Historic class of 2012

The first class of students from the University of Calgary Faculty of Veterinary Medicine’s four-year Doctor of Veterinary Medicine (DVM) program are graduating this cheap cialis online week.

Launched in 2008 to meet the need for veterinarians in rural Alberta, production animal, equine health, public practice and research, the faculty’s vision is to bring innovation and community together to advance animal and human health.

One of only five veterinary programs in Canada, the school offers a unique combination of practical and theoretical education with a strong emphasis on the professional and clinical skills.
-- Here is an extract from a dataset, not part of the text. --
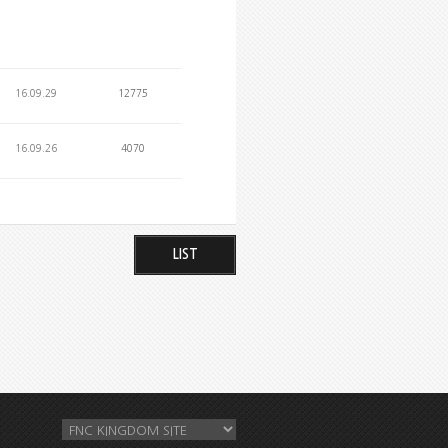
16.09.29
12775
16.09.26
4070
LIST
Instead of using a traditional on-campus teaching hospital, the students spend their fourth year in a series of practicums in dozens of veterinary practices in Alberta that make up the Distributed Veterinary Learning Community (DVLC).

“When I got into the program I felt like I had won the lottery,” says Katherine Sparkman, one of the first class of graduating students.

The 30 students in the first graduating class have an exemplary academic record; they all passed North American Veterinary Licensing Examination (required to practice veterinary medicine in North America) on their first attempt, beating the typical first-time pass rate of 90-95 per cent.

Roy Lewis has seen their skills first hand as one of the dozens of veterinarians in the DVLC. Lewis had 16 different students cycle through his clinic, the Westlock Veterinary Centre.

“The real huge advantage to me is in (DVLC) practice they see day-to-day life and day-to-day cases that they’re going to do when they graduate. That’s 80 per cent of what we do and they’re confident in it and have the dexterity and skills to go along with that.”

Nearly all the students have jobs lined up, with more than half of the class working in a rural environment, says the dean of veterinary medicine, Alastair Cribb. “We are really proud of our students,” he says. “Their success is due to the commitment and expertise of our many partners in the veterinary community as well as our outstanding faculty and staff.”

The students are also thrilled to be part of the faculty’s first graduating class. “I feel so proud and honoured to be a part of this new school,” says Melissa Tannahill. “I feel ready to be a veterinarian.”

Lewis is looking forward to working with his former students and new colleagues. “I am going to relish the day we can sit and visit at conferences,” he says. “I am sure they are going to start teaching me stuff pretty quick.”